Lancée en 1955, la Citroën DS n’innove pas sur le plan mécanique, mais sa suspension “hydropneumatique”, elle, révolutionne le “touché” de route, même en étant chargée. Position haute ou moyenne, la suspension de la DS est particulièrement à même d’amortir les ébats les plus violents avec un style. La banquette arrière est d’une seule pièce et particulièrement moelleuse, qu’elle soit en tissu ou en simili. Et que dire du break qui en plus offre l’espace qu’il manquait à la berline pour ce genre d’acrobaties ? Indispensable.

Ces deux amoureux américains semblent être heureux de leur DS21 Wagon. Ont-ils déjà des idées en tête ?

Les coussins d’huiles ont heureusement évolué, passant du liquide rouge dévastateur pour les joints au liquide vert inoffensif, mais le résultat sera toujours le même : une imperturbable routière en mouvement comme à l’arrêt, dans l’effort comme dans le réconfort. Un choix facile donc, mais de plus en plus recherché, allez savoir pourquoi ?

La Jaguar Type E

Avant d’envisager de s’envoyer en l’air, il faut séduire. La légende dit qu’une femme peut se laisser séduire par une belle voiture de sport. Poncif ? Peut-être mais dans l’esprit des hommes, il reste bien ancré. L’automobile peut parfois virer au concours de quéquette. Et quand en plus la carrosserie se prête à la bagatelle, il serait dommage de s’en priver.

Car en amour tout ne se passe pas à l’intérieur, souvent exigu ou peu pratique, nécessitant presque toujours des dons de contorsionniste. Parfois, il vaut donc mieux (du moins l’été) disposer d’un roadster anglais doté d’un long capot. La Jaguar Type E en est l’exemple le plus flagrant. 

Ce n’est pas un hasard si Austin Powers circule dans une “Shaguar” ornée de l’Union Jack. De quoi embarquer les filles, qui, une fois séduites par le conducteur comme par le son du V12 (ou du 6 cylindres), se laisseront tentées par ce si long capot encore un peu chaud pour prolonger la balade de façon agréable et ludique.

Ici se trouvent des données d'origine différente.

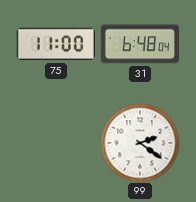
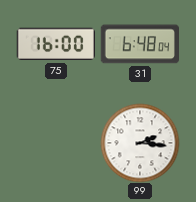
75: 11:00 -> 16:00
99: 2:21 -> 2:16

En vacances, en Volvo 240 GLT, tout peut arriver, surtout si on s’aime

Volvo 240 Break

On dit les suédoises plus libres ? Légende ou réalité ? Une chose est sûre : pour ce genre d’activité tout aussi sûrement que pour un déménagement, la Volvo 240 Break saura vous satisfaire. Grande, robuste, habitable, que demander de plus pour passer une nuit dévergondée.

L’avantage, c’est qu’elle peut aussi servir seul, pour dépanner après un mariage trop arrosé imposant de rester sur les lieux le temps de décuver : le rang arrière rabattu, le plancher enfin plat, un matelas pour amortir, la 240 Break se transforme en chambre en deux temps trois mouvements, sans avoir un look de monospace au parfum moins glamour.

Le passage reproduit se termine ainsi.